Reading our recent coverage of policy changes regarding the expansion of provider options by Georgia’s Department of Behavioral Health and Developmental Disabilities (DBHDD), I was struck by how the effect of geography is diminishing in our field.

The Georgia story is straightforward. DBHDD recently decided that it was in the best interest of its citizens to give them a greater choice of service providers and, as result, opened up the State to out-of-state provider organizations — “State of Georgia Opens DD Service Network To National Providers.” Sort of a new model of CON (certificate of need). Instead of having health policy analysts decide how much service capacity is needed, this is a consumer-centric model, allowing individuals to vote with their feet.
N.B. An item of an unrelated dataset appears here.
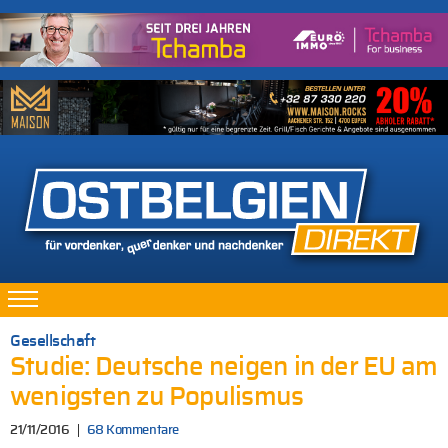
Gesellschaft
Studie: Deutsche neigen in der EU am
wenigsten zu Populismus
21/11/2016
68 Kommentare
The bigger story is less straightforward. Geography as a market factor is melting away due to two unrelated, but synergistic, factors – consumerism and technology. Consumerism is a big piece of this story. In addition to having the capacity to ‘actively choose’ health and human service options and provider organizations in our own backyard (as the State of Georgia is facilitating), we have also learned that consumers will – given the right incentives – travel to get services. Hence the entirely new medical tourism industry, with centers of excellence popping up across the globe (including in the U.S.) We now have intercountry and intracountry medical tourism happening. U.S. “tourists” travel to India for heart surgery, Mexico for dental work, England for stem cell treatments, and Brazil for plastic surgery. They also travel to the Mayo and Cleveland Clinics and Johns Hopkins.

Then, enter technology. Professionals and consumers are connecting virtually via telehealth services, remote monitoring, and smartphone applications. No one needs to travel. For some services, in some situations, it is just what the consumer wants.

The implications of the Georgia story are two-fold.  Short-term, there is an opportunity for entrepreneurial  professional organizations to open up in Georgia.  Long-term, geography is no longer the primary market attribute of health and human services.